Stored data:
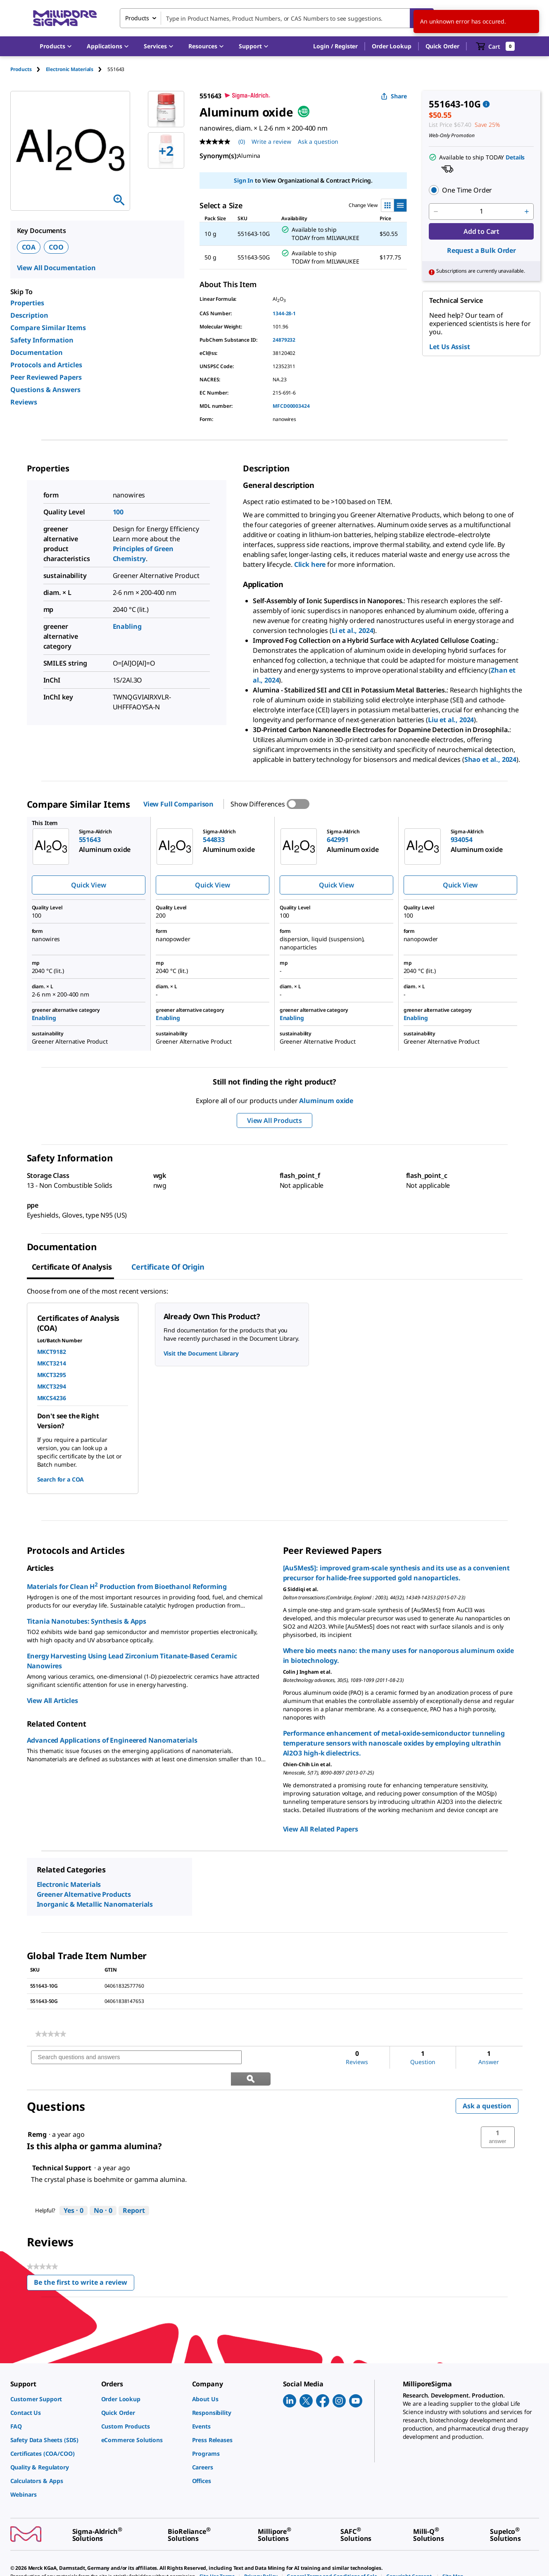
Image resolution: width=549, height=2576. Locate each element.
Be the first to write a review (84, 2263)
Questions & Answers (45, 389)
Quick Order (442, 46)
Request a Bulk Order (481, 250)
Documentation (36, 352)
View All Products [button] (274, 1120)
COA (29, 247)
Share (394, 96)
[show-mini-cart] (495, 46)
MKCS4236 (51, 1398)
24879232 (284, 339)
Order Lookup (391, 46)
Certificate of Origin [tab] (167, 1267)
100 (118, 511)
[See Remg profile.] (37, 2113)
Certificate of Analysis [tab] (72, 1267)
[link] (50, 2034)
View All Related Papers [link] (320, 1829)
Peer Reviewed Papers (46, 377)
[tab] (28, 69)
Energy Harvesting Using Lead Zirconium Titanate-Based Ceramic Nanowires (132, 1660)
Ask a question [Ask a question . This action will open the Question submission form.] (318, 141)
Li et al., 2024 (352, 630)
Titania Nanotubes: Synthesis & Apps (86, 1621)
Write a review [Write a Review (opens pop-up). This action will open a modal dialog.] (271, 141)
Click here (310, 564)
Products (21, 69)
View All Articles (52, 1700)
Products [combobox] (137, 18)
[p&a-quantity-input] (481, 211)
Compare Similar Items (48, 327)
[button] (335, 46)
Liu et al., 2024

(Work instruction) Please return each line of the data above in which the word "action" occurs.

(Answer to the exercise)
Ask a question [Ask a question . This action will open the Question submission form.] (318, 141)
Write a review [Write a Review (opens pop-up). This action will open a modal dialog.] (271, 141)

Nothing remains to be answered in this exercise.